— Records to process —
☆ ☆ ☆ ☆ ☆

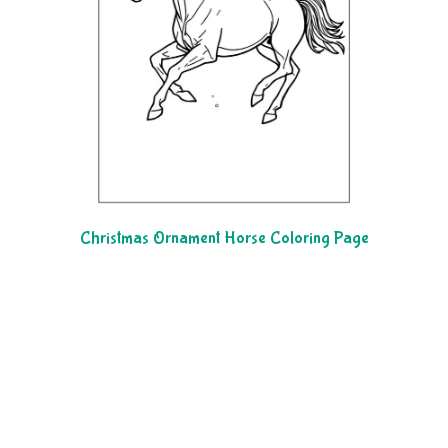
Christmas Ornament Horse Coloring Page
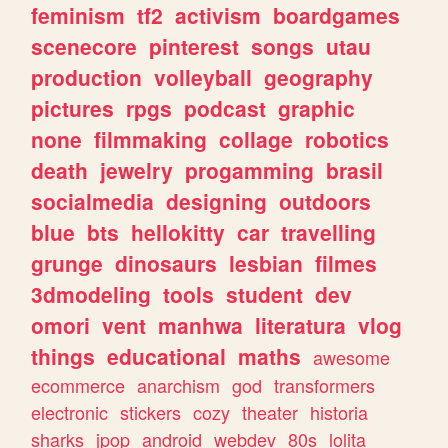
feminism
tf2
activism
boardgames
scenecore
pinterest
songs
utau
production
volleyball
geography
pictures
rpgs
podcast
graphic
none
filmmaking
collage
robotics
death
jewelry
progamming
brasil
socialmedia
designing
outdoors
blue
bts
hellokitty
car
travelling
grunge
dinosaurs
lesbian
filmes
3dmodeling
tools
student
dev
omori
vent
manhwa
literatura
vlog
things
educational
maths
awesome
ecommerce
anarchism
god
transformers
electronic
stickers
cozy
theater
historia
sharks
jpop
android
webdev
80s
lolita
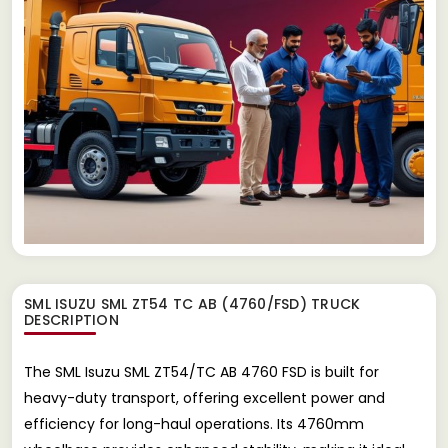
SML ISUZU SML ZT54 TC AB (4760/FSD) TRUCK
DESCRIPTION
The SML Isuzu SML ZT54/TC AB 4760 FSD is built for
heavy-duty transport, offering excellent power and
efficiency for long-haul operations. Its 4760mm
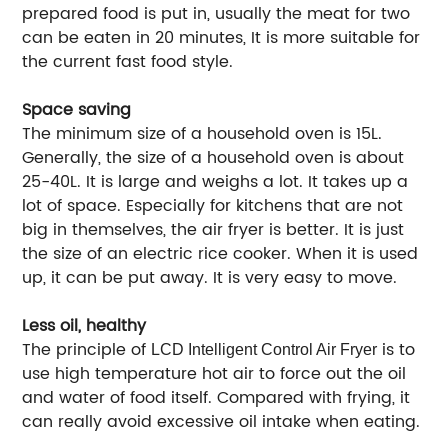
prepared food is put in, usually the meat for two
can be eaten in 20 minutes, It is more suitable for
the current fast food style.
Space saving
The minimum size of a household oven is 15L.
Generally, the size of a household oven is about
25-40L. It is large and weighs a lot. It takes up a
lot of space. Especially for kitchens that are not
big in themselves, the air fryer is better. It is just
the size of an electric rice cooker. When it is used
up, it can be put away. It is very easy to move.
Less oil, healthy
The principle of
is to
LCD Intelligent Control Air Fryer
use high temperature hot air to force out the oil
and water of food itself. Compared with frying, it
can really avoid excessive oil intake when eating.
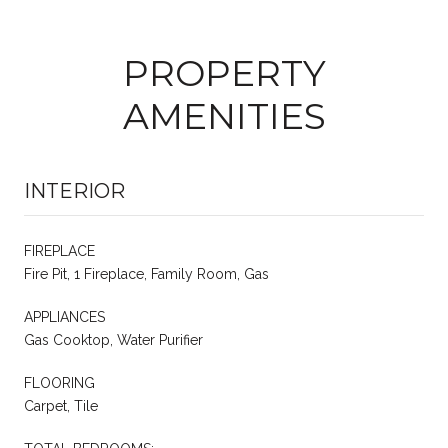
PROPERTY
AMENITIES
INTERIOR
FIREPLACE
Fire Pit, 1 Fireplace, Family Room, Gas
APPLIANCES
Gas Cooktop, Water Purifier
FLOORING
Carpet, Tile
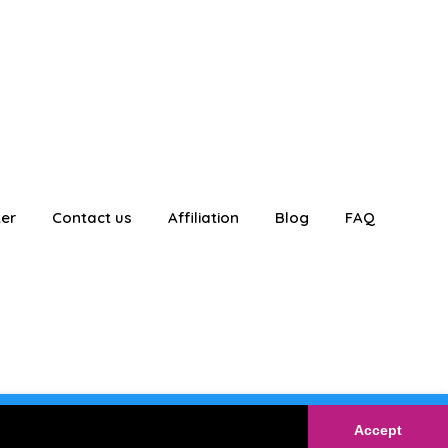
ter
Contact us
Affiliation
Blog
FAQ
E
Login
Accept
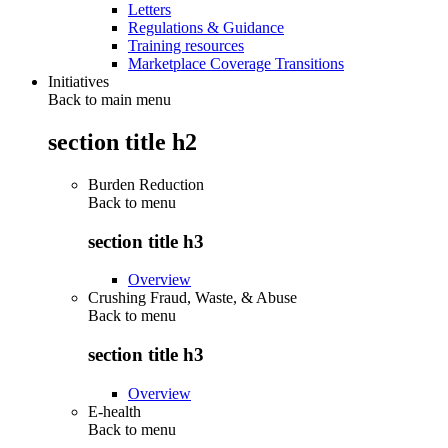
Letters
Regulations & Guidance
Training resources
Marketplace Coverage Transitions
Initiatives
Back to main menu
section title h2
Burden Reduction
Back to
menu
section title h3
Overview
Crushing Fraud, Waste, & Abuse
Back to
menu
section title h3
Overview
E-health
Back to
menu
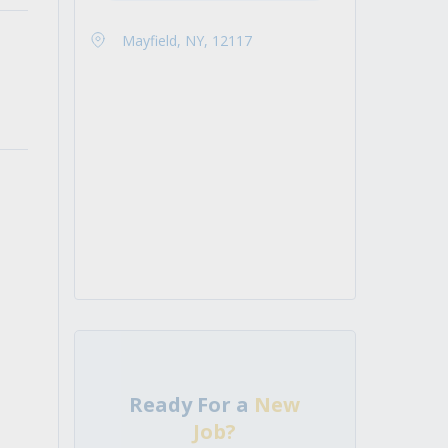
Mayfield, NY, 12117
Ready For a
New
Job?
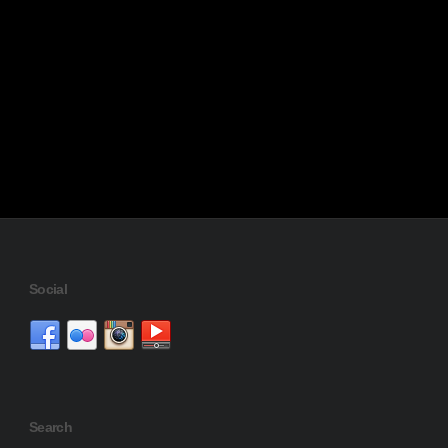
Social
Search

☆ ☆ ☆ ☆ ☆

— Directions —
The records above are to be repeated exactly, with the pictures left out.

— Problem solution —
Christmas Ornament Horse Coloring Page
feminism
tf2
activism
boardgames
scenecore
pinterest
songs
utau
production
volleyball
geography
pictures
rpgs
podcast
graphic
none
filmmaking
collage
robotics
death
jewelry
progamming
brasil
socialmedia
designing
outdoors
blue
bts
hellokitty
car
travelling
grunge
dinosaurs
lesbian
filmes
3dmodeling
tools
student
dev
omori
vent
manhwa
literatura
vlog
things
educational
maths
awesome
ecommerce
anarchism
god
transformers
electronic
stickers
cozy
theater
historia
sharks
jpop
android
webdev
80s
lolita
SML ISUZU SML ZT54 TC AB (4760/FSD) TRUCK
DESCRIPTION
The SML Isuzu SML ZT54/TC AB 4760 FSD is built for
heavy-duty transport, offering excellent power and
efficiency for long-haul operations. Its 4760mm
prepared food is put in, usually the meat for two
can be eaten in 20 minutes, It is more suitable for
the current fast food style.
Space saving
The minimum size of a household oven is 15L.
Generally, the size of a household oven is about
25-40L. It is large and weighs a lot. It takes up a
lot of space. Especially for kitchens that are not
big in themselves, the air fryer is better. It is just
the size of an electric rice cooker. When it is used
up, it can be put away. It is very easy to move.
Less oil, healthy
The principle of
is to
LCD Intelligent Control Air Fryer
use high temperature hot air to force out the oil
and water of food itself. Compared with frying, it
can really avoid excessive oil intake when eating.
PROPERTY
AMENITIES
INTERIOR
FIREPLACE
Fire Pit, 1 Fireplace, Family Room, Gas
APPLIANCES
Gas Cooktop, Water Purifier
FLOORING
Carpet, Tile
ter
Contact us
Affiliation
Blog
FAQ
E
Login
Accept
Letters
Regulations & Guidance
Training resources
Marketplace Coverage Transitions
Initiatives
Back to main menu
section title h2
Burden Reduction
Back to
menu
section title h3
Overview
Crushing Fraud, Waste, & Abuse
Back to
menu
section title h3
Overview
E-health
Back to
menu
Mayfield, NY, 12117
Ready For a
New
Job?
Social
Search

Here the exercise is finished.